**WHAT IS EXPECTED:**
Whatever the records say, repeat them exactly as given.

---- TASK INPUT

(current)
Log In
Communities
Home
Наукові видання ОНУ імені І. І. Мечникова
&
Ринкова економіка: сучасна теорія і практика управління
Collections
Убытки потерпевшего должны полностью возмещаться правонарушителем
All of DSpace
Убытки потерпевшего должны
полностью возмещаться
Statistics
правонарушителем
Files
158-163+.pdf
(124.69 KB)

--------

**YOUR SOLUTION:**
(current)
Log In
Communities
Home
Наукові видання ОНУ імені І. І. Мечникова
&
Ринкова економіка: сучасна теорія і практика управління
Collections
Убытки потерпевшего должны полностью возмещаться правонарушителем
All of DSpace
Убытки потерпевшего должны
полностью возмещаться
Statistics
правонарушителем
Files
158-163+.pdf
(124.69 KB)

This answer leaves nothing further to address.